THE DATA –
::::::
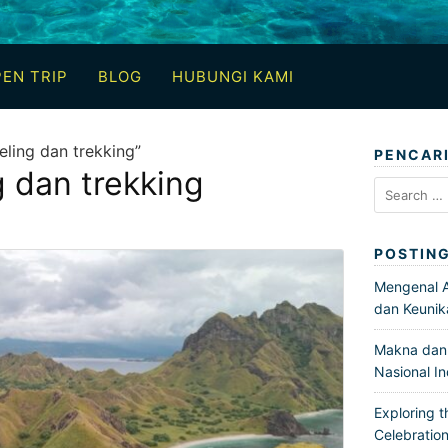
EN TRIP
BLOG
HUBUNGI KAMI
eling dan trekking”
PENCAR
g dan trekking
Search
for:
POSTIN
Mengenal Ar
dan Keunik
Makna dan 
Nasional I
Exploring t
Celebration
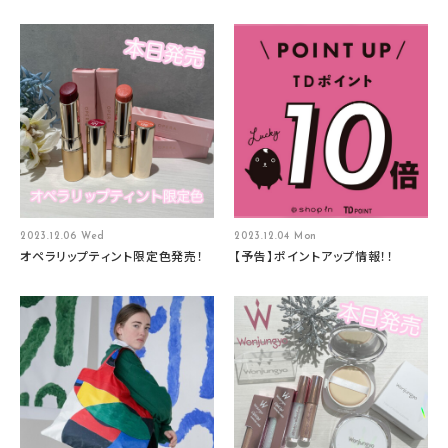
2023.12.06 Wed
2023.12.04 Mon
オペラリップティント限定色発売！
【予告】ポイントアップ情報！！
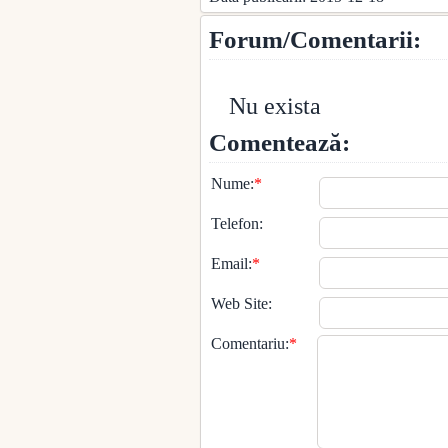
Forum/Comentarii:
Nu exista
Comentează:
Nume:
*
Telefon:
Email:
*
Web Site:
Comentariu:
*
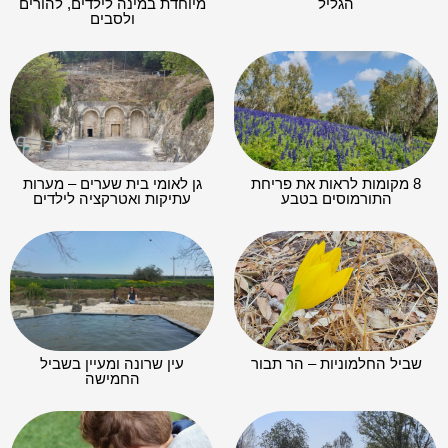
הגליל
מיוחדת במינה לילדים, להורים
ולסבים
8 מקומות לראות את פריחת
גן לאומי בית שערים – מערות
התורמוסים בטבע
עתיקות ואטרקציה לילדים
שביל החלמוניות – הר תבור
עין שרונה ומעיין בשביל
החמישה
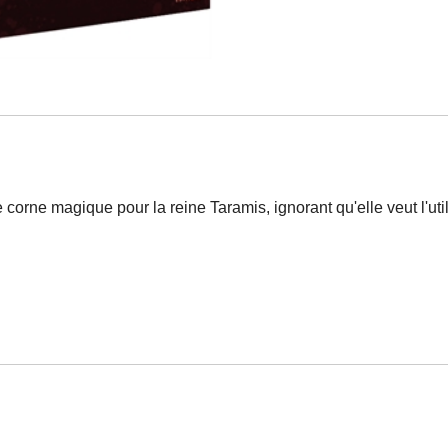
rne magique pour la reine Taramis, ignorant qu'elle veut l'utili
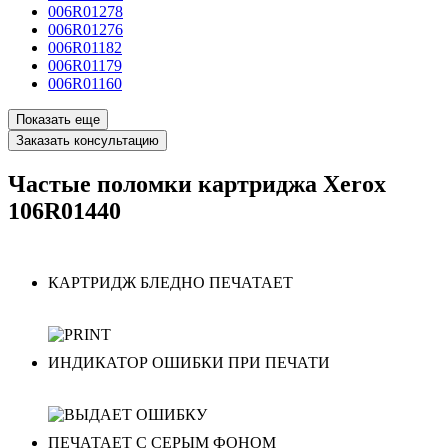
006R01278
006R01276
006R01182
006R01179
006R01160
Показать еще
Заказать консультацию
Частые поломки картриджа Xerox
106R01440
КАРТРИДЖ БЛЕДНО ПЕЧАТАЕТ
ИНДИКАТОР ОШИБКИ ПРИ ПЕЧАТИ
ПЕЧАТАЕТ С СЕРЫМ ФОНОМ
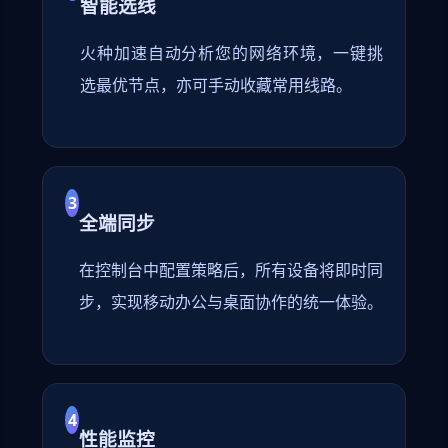
智能选线
火种加速自动分析您的网络环境，一键挑
选最优节点，亦可手动收藏常用线路。
3
全端同步
在控制台中配置策略后，所有设备将即时同
步，实现移动办公与桌面协作的统一体验。
4
性能监控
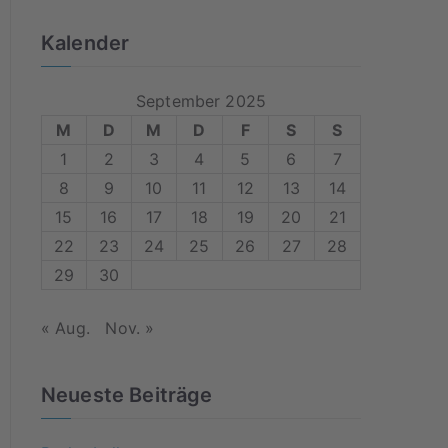
e
a
Kalender
r
c
September 2025
h
M
D
M
D
F
S
S
f
1
2
3
4
5
6
7
o
8
9
10
11
12
13
14
r
15
16
17
18
19
20
21
:
22
23
24
25
26
27
28
29
30
« Aug.
Nov. »
Neueste Beiträge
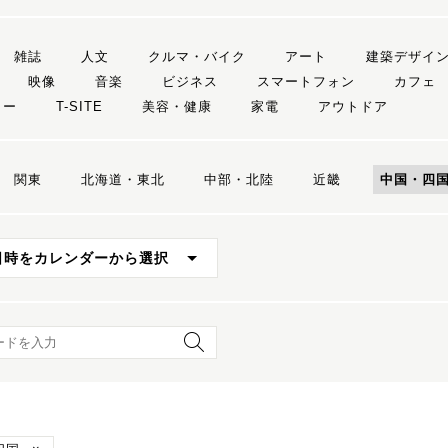
雑誌
人文
クルマ・バイク
アート
建築デザイ
映像
音楽
ビジネス
スマートフォン
カフェ
リー
T-SITE
美容・健康
家電
アウトドア
関東
北海道・東北
中部・北陸
近畿
中国・四
日時をカレンダーから選択
ード検索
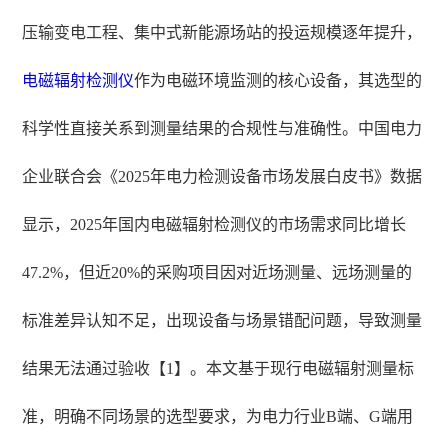
压输变电工程、集中式新能源场站的投运规模逐年提升，
电磁辐射检测仪
作为电磁环境监测的核心设备，其选型的
科学性直接关系到测量结果的合规性与准确性。中国电力
企业联合会《2025年电力检测设备市场发展白皮书》数据
显示，2025年国内电磁辐射检测仪的市场需求同比增长
47.2%，但近20%的采购项目因对近场测量、远场测量的
标准差异认知不足，出现设备与场景错配问题，导致测量
结果无法通过验收【1】。本文基于现行电磁辐射测量标
准，明确不同场景的选型要求，为电力行业B端、G端用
::::::
WORK TASK – Leave the pictures out. Otherwise, output the listing above exactly.

RESPONSE AREA –
EN TRIP
BLOG
HUBUNGI KAMI
eling dan trekking”
PENCAR
g dan trekking
Search
for:
POSTIN
Mengenal Ar
dan Keunik
Makna dan 
Nasional I
Exploring t
Celebration
2023.12.06 Wed
2023.12.04 Mon
オペラリップティント限定色発売！
【予告】ポイントアップ情報！！
Forum/Comentarii:
Nu exista
Comentează:
Nume:
*
Telefon:
Email:
*
Web Site:
Comentariu:
*
הגליל
מיוחדת במינה לילדים, להורים
ולסבים
8 מקומות לראות את פריחת
גן לאומי בית שערים – מערות
התורמוסים בטבע
עתיקות ואטרקציה לילדים
שביל החלמוניות – הר תבור
עין שרונה ומעיין בשביל
החמישה
rne magique pour la reine Taramis, ignorant qu'elle veut l'utili
006R01278
006R01276
006R01182
006R01179
006R01160
Показать еще
Заказать консультацию
Частые поломки картриджа Xerox
106R01440
КАРТРИДЖ БЛЕДНО ПЕЧАТАЕТ
ИНДИКАТОР ОШИБКИ ПРИ ПЕЧАТИ
ПЕЧАТАЕТ С СЕРЫМ ФОНОМ
智能选线
火种加速自动分析您的网络环境，一键挑
选最优节点，亦可手动收藏常用线路。
3
全端同步
在控制台中配置策略后，所有设备将即时同
步，实现移动办公与桌面协作的统一体验。
4
性能监控
e
a
Kalender
r
c
September 2025
h
M
D
M
D
F
S
S
f
1
2
3
4
5
6
7
o
8
9
10
11
12
13
14
r
15
16
17
18
19
20
21
:
22
23
24
25
26
27
28
29
30
« Aug.
Nov. »
Neueste Beiträge
雑誌
人文
クルマ・バイク
アート
建築デザイ
映像
音楽
ビジネス
スマートフォン
カフェ
リー
T-SITE
美容・健康
家電
アウトドア
関東
北海道・東北
中部・北陸
近畿
中国・四
日時をカレンダーから選択
ード検索
压输变电工程、集中式新能源场站的投运规模逐年提升，
电磁辐射检测仪
作为电磁环境监测的核心设备，其选型的
科学性直接关系到测量结果的合规性与准确性。中国电力
企业联合会《2025年电力检测设备市场发展白皮书》数据
显示，2025年国内电磁辐射检测仪的市场需求同比增长
47.2%，但近20%的采购项目因对近场测量、远场测量的
标准差异认知不足，出现设备与场景错配问题，导致测量
结果无法通过验收【1】。本文基于现行电磁辐射测量标
准，明确不同场景的选型要求，为电力行业B端、G端用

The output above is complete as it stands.